Opposite to the previous work which quantifies leakages by simulating real attacks, the experimental results in this chapter are obtained simply using the trained data. We lack the experimental validation of the leakages obtained by the analyses. In the future work, real-world attacks need to be mounted to measure the accuracy of guesses and compare with the vulnerability produced by the analyses.

Furthermore, when assessing whether a maximum gap between the guessing probabil- ities is large enough, we do not establish a threshold of the existence of leakage. Instead we subjectively determine whether the gap is large enough to indicate the leakage of user identities.

Even though these limitations exist, the purpose of this research is achieved. The purpose of our research is not to quantify the precise leakages in real-world web applica- tions. Instead a primary aim of this chapter is to illustrate a new traffic-analysis threat concerning leaking user identities. The security threat is based upon user accounts on a website like Google, where a user identity can be leaked from communications with external websites.
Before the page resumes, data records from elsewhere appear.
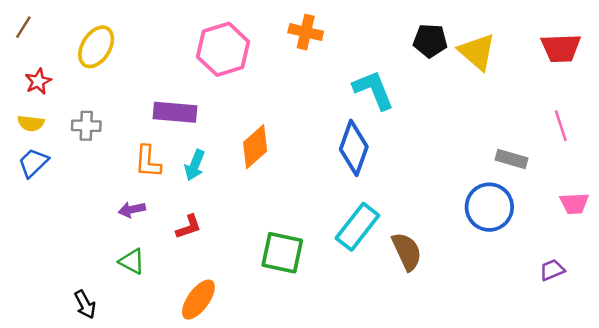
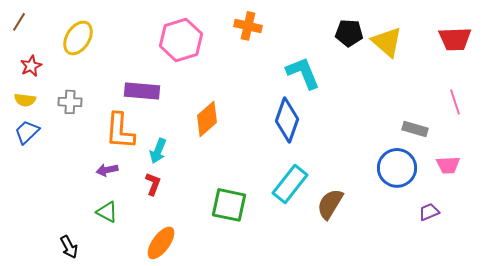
orange L-shape: (148, 161) -> (120, 131), size x1.4
cyan arrow: (195, 165) -> (158, 151), moved
pink trapezoid: (574, 203) -> (448, 165), moved
red L-shape: (189, 227) -> (153, 184), turned -50
brown semicircle: (407, 251) -> (330, 204), turned -124
purple trapezoid: (552, 270) -> (429, 212), moved

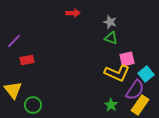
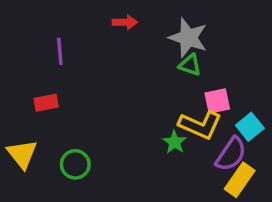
gray star: (110, 22) -> (188, 38), size x1.6
purple line: (14, 41) -> (60, 51), moved, turned -49
green circle: (33, 105) -> (75, 164), moved
green star: (111, 105) -> (175, 142), moved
Moreover, this chapter gives a null pattern for observations which do not follow the non-null patterns. Although the null pattern is weak to present traffic features, it is a beginning in the multiple mapping between transitions and observations, which is more common in real-world communications. In this sense it is an advance towards a more precise evaluation of traffic-analysis vulnerabilities in real-world web applications.

On the whole, this chapter demonstrates a new security threat in side-channel attacks in web applications. Instead of closing a case, this research, as believed, opens a new case towards the in-depth investigation of side-channel vulnerabilities in communications with external websites.

In this chapter, we review previous work including the following contexts:

6.1 Side-Channel Vulnerabilities

6.1.1 Overview

There is a long standing and large literature on side-channel vulnerabilities. It can date back on WWII, where Bell Labs uncovered by accident that the encryption machine emitted a spike each time the machine stepped. And these spikes could unbelievably divulge the plain text of a message being enciphered by the machine. The early history of how this phenomenon was discovered is introduced in [59].

From then on, side-channel vulnerabilities on encrypted communications have been examined in various domains, including encrypted Voice over IP (VoIP) conversations [123, 122], multimedia data streaming [105], keyboard acoustic emanations [23, 126] and cryptographic systems [73, 61].

For example, in encrypted VoIP conversations, techniques such as variable bit rate (VBR) are used to encode audio for saving bandwidth. Wright et al. [123] demonstrate that the lengths of encrypted compressed VoIP packets can be exploited to identify the language spoken in an encrypted conversation. Moreover, phrases spoken within an encrypted call can also be revealed by encrypted compressed packet lengths [122].

Keyboard acoustic emanations provide a possibility of revealing typed characters on keyboard-like input devices, differentiating the sounds emanated by different keys [23, 126]. Apart from acoustic emanations, keystrokes can also be revealed by timing attacks. Song et al. [110] infer key sequences through the time differences between each two keys pressed, as an individual IP packet is sent to the remote machine immediately after every key is pressed.

Timing attacks have also been exploited on cryptographic implementations. For example, [73] demonstrates how to obtain secret keys by measuring the amount of time required for operating cryptographic computations in, e.g. Diffie-Hellman [51], RSA

[101], and DSS [57] systems.

Especially, cache based side-channel attacks have been mounted on cryptographic implementations, e.g. [31, 21]. They break cryptosystems through exploring cache states of cache access mechanisms. For example, in time-driven cache attacks the total time needed of performing certain computations can be obtained to infer the number of cache hits and misses during encryptions [31].

Another important category of side-channel vulnerabilities is traffic analysis in web applications, which have arisen increasing public concerns over the past two decades. An adversary’s intention is to infer web users’ online activities, such as the websites they have visited.